◆ Task ◆
Print the records below exactly. Omit every picture.

◆ Information ◆
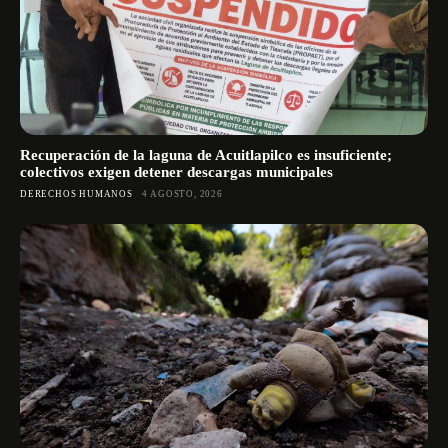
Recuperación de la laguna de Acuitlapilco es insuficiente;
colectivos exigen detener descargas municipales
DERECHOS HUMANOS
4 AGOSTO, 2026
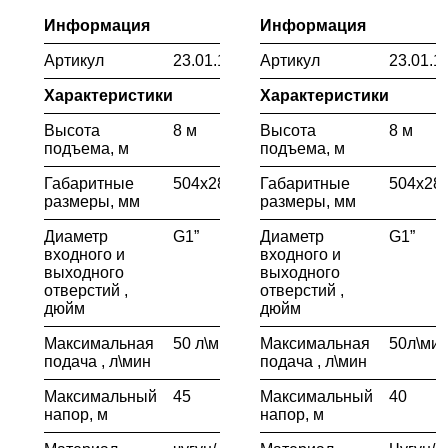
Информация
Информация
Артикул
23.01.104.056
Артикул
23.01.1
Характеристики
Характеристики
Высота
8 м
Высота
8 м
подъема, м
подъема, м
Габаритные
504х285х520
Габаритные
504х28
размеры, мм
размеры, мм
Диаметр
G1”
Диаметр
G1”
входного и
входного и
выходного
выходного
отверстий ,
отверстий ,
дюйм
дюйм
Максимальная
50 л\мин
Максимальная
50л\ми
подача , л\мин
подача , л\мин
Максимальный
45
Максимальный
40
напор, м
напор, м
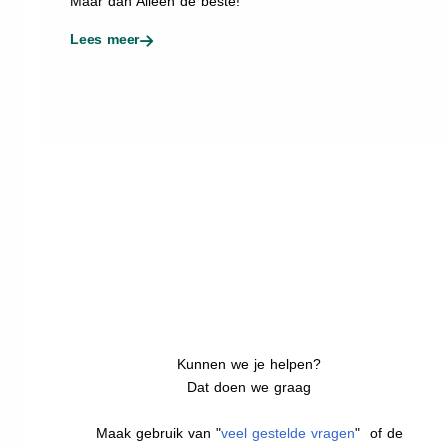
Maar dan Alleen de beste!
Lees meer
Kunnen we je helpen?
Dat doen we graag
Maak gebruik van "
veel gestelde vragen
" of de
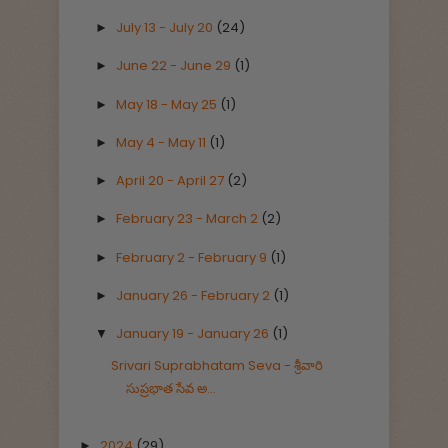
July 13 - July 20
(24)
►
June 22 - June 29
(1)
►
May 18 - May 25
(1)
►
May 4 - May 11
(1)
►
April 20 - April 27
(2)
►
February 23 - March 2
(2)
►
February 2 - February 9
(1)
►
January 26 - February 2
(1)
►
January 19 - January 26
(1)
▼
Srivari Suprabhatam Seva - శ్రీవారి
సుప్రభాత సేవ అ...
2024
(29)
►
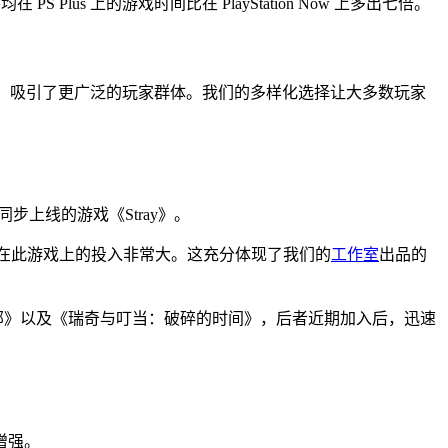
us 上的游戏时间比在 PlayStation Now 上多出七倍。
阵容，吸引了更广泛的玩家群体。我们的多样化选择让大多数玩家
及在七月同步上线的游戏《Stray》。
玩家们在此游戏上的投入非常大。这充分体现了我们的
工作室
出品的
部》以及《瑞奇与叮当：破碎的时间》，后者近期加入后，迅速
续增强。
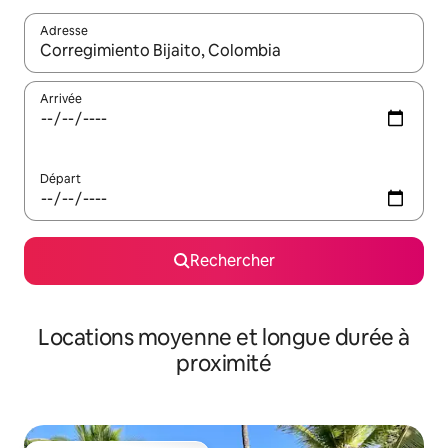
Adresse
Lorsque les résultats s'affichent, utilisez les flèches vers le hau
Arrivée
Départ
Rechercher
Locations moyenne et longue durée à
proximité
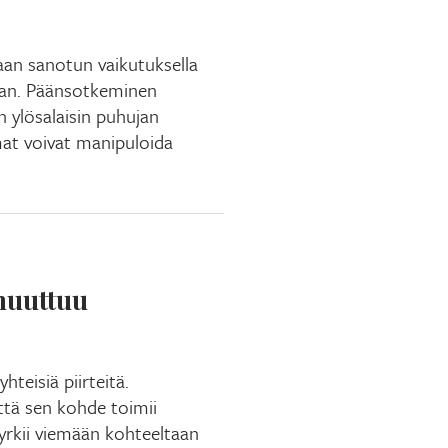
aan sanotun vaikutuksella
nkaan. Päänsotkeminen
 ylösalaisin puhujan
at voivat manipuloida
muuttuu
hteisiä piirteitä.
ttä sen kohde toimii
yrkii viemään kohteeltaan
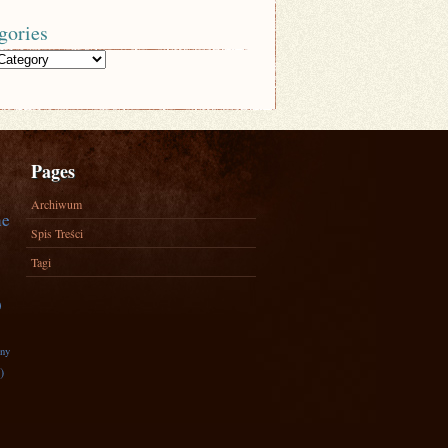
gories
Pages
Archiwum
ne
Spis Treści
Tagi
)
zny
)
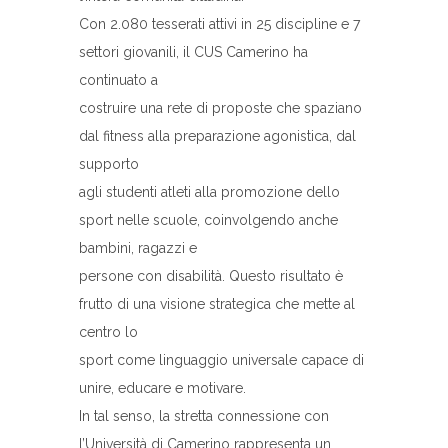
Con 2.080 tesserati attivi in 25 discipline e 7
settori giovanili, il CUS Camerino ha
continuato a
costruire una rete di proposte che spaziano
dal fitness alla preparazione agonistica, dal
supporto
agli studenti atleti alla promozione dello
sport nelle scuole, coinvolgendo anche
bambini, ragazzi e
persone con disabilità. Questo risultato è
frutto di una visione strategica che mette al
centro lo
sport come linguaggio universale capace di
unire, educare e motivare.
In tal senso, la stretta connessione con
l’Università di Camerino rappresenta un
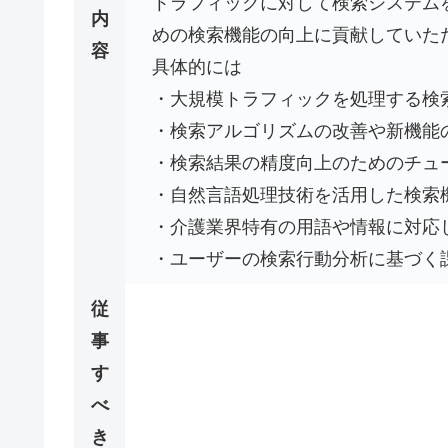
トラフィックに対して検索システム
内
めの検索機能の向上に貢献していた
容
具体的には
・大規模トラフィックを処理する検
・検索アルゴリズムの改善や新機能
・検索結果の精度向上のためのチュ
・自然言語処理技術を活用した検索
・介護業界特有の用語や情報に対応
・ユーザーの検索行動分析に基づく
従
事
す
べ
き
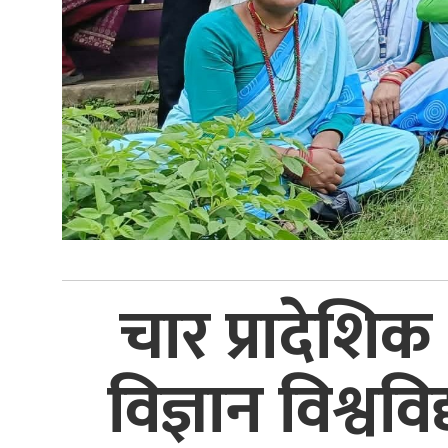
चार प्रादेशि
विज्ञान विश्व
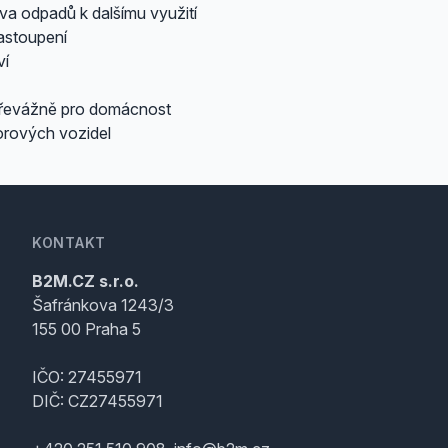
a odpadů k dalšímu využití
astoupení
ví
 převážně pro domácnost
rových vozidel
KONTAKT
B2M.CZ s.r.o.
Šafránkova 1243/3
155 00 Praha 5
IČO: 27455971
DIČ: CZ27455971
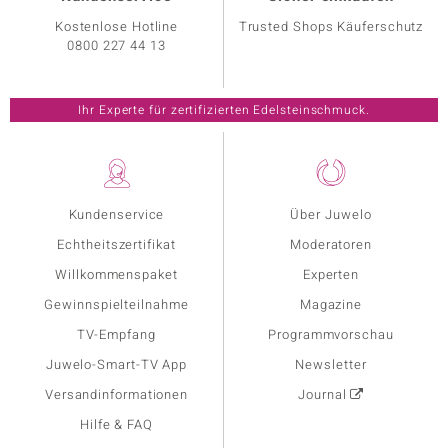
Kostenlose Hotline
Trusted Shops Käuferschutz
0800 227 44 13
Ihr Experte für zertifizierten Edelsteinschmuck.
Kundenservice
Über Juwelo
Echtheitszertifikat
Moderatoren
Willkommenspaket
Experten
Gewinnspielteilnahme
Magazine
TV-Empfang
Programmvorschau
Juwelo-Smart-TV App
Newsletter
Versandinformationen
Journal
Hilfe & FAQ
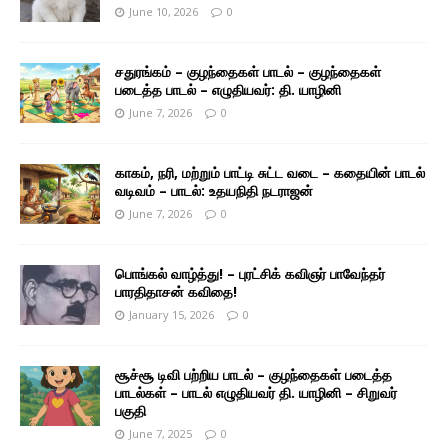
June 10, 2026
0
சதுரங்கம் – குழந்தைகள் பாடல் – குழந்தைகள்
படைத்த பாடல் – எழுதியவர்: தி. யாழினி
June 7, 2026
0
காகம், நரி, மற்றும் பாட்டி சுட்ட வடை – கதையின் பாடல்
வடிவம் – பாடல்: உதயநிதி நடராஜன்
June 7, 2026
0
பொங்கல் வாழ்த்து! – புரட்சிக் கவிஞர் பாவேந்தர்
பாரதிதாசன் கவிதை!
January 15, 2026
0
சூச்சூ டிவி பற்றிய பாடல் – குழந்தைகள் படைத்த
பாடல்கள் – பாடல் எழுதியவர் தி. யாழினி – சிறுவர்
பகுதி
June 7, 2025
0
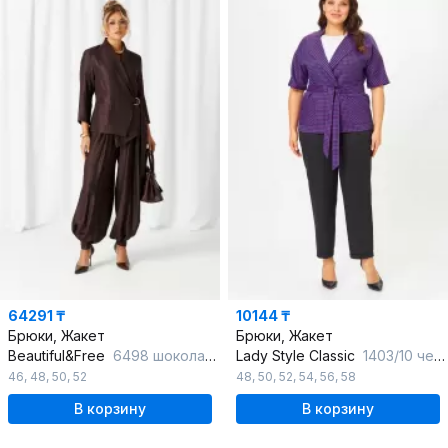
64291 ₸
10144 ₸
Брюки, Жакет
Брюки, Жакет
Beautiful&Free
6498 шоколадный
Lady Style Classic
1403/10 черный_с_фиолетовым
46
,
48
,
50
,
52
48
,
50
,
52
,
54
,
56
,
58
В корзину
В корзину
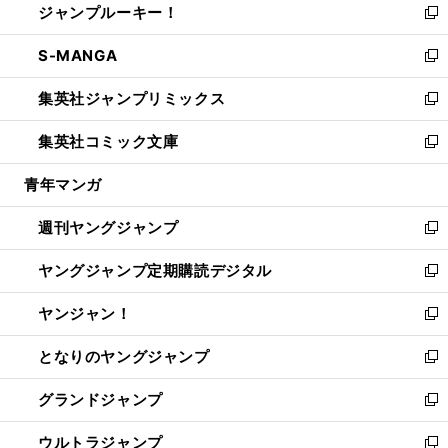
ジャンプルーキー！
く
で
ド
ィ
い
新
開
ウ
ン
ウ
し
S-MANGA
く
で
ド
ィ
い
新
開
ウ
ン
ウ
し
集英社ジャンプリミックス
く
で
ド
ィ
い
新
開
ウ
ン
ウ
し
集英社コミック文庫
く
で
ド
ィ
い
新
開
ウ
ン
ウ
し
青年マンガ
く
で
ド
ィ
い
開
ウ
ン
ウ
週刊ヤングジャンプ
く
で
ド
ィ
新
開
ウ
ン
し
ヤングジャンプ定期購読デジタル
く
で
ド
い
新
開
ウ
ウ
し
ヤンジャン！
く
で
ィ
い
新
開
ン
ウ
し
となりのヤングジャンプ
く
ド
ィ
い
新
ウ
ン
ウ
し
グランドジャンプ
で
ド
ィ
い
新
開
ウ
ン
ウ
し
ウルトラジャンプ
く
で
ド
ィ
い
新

◆ Answer to this exercise ◆
Recuperación de la laguna de Acuitlapilco es insuficiente;
colectivos exigen detener descargas municipales
DERECHOS HUMANOS
4 AGOSTO, 2026
Информация
Информация
Артикул
23.01.104.056
Артикул
23.01.1
Характеристики
Характеристики
Высота
8 м
Высота
8 м
подъема, м
подъема, м
Габаритные
504х285х520
Габаритные
504х28
размеры, мм
размеры, мм
Диаметр
G1”
Диаметр
G1”
входного и
входного и
выходного
выходного
отверстий ,
отверстий ,
дюйм
дюйм
Максимальная
50 л\мин
Максимальная
50л\ми
подача , л\мин
подача , л\мин
Максимальный
45
Максимальный
40
напор, м
напор, м
Maar dan Alleen de beste!
Lees meer
Kunnen we je helpen?
Dat doen we graag
Maak gebruik van "
veel gestelde vragen
" of de
July 13 - July 20
(24)
►
June 22 - June 29
(1)
►
May 18 - May 25
(1)
►
May 4 - May 11
(1)
►
April 20 - April 27
(2)
►
February 23 - March 2
(2)
►
February 2 - February 9
(1)
►
January 26 - February 2
(1)
►
January 19 - January 26
(1)
▼
Srivari Suprabhatam Seva - శ్రీవారి
సుప్రభాత సేవ అ...
2024
(29)
►
us 上的游戏时间比在 PlayStation Now 上多出七倍。
阵容，吸引了更广泛的玩家群体。我们的多样化选择让大多数玩家
及在七月同步上线的游戏《Stray》。
玩家们在此游戏上的投入非常大。这充分体现了我们的
工作室
出品的
部》以及《瑞奇与叮当：破碎的时间》，后者近期加入后，迅速
续增强。
Adresse
Lorsque les résultats s'affichent, utilisez les flèches vers le hau
Arrivée
Départ
Rechercher
Locations moyenne et longue durée à
proximité
aan sanotun vaikutuksella
nkaan. Päänsotkeminen
 ylösalaisin puhujan
at voivat manipuloida
muuttuu
hteisiä piirteitä.
ttä sen kohde toimii
yrkii viemään kohteeltaan
gories
Pages
Archiwum
ne
Spis Treści
Tagi
)
zny
)
Con 2.080 tesserati attivi in 25 discipline e 7
settori giovanili, il CUS Camerino ha
continuato a
costruire una rete di proposte che spaziano
dal fitness alla preparazione agonistica, dal
supporto
agli studenti atleti alla promozione dello
sport nelle scuole, coinvolgendo anche
bambini, ragazzi e
persone con disabilità. Questo risultato è
frutto di una visione strategica che mette al
centro lo
sport come linguaggio universale capace di
unire, educare e motivare.
In tal senso, la stretta connessione con
l’Università di Camerino rappresenta un
トラフィックに対して検索システム
内
めの検索機能の向上に貢献していた
容
具体的には
・大規模トラフィックを処理する検
・検索アルゴリズムの改善や新機能
・検索結果の精度向上のためのチュ
・自然言語処理技術を活用した検索
・介護業界特有の用語や情報に対応
・ユーザーの検索行動分析に基づく
従
事
す
べ
き
चार प्रादेशि
विज्ञान विश्व
a odpadů k dalšímu využití
astoupení
ví
 převážně pro domácnost
rových vozidel
KONTAKT
B2M.CZ s.r.o.
Šafránkova 1243/3
155 00 Praha 5
IČO: 27455971
DIČ: CZ27455971
Kostenlose Hotline
Trusted Shops Käuferschutz
0800 227 44 13
Ihr Experte für zertifizierten Edelsteinschmuck.
Kundenservice
Über Juwelo
Echtheitszertifikat
Moderatoren
Willkommenspaket
Experten
Gewinnspielteilnahme
Magazine
TV-Empfang
Programmvorschau
Juwelo-Smart-TV App
Newsletter
Versandinformationen
Journal
Hilfe & FAQ
June 10, 2026
0
சதுரங்கம் – குழந்தைகள் பாடல் – குழந்தைகள்
படைத்த பாடல் – எழுதியவர்: தி. யாழினி
June 7, 2026
0
காகம், நரி, மற்றும் பாட்டி சுட்ட வடை – கதையின் பாடல்
வடிவம் – பாடல்: உதயநிதி நடராஜன்
June 7, 2026
0
பொங்கல் வாழ்த்து! – புரட்சிக் கவிஞர் பாவேந்தர்
பாரதிதாசன் கவிதை!
January 15, 2026
0
சூச்சூ டிவி பற்றிய பாடல் – குழந்தைகள் படைத்த
பாடல்கள் – பாடல் எழுதியவர் தி. யாழினி – சிறுவர்
பகுதி
June 7, 2025
0
64291 ₸
10144 ₸
Брюки, Жакет
Брюки, Жакет
Beautiful&Free
6498 шоколадный
Lady Style Classic
1403/10 черный_с_фиолетовым
46
,
48
,
50
,
52
48
,
50
,
52
,
54
,
56
,
58
В корзину
В корзину
ジャンプルーキー！
く
で
ド
ィ
い
新
開
ウ
ン
ウ
し
S-MANGA
く
で
ド
ィ
い
新
開
ウ
ン
ウ
し
集英社ジャンプリミックス
く
で
ド
ィ
い
新
開
ウ
ン
ウ
し
集英社コミック文庫
く
で
ド
ィ
い
新
開
ウ
ン
ウ
し
青年マンガ
く
で
ド
ィ
い
開
ウ
ン
ウ
週刊ヤングジャンプ
く
で
ド
ィ
新
開
ウ
ン
し
ヤングジャンプ定期購読デジタル
く
で
ド
い
新
開
ウ
ウ
し
ヤンジャン！
く
で
ィ
い
新
開
ン
ウ
し
となりのヤングジャンプ
く
ド
ィ
い
新
ウ
ン
ウ
し
グランドジャンプ
で
ド
ィ
い
新
開
ウ
ン
ウ
し
ウルトラジャンプ
く
で
ド
ィ
い
新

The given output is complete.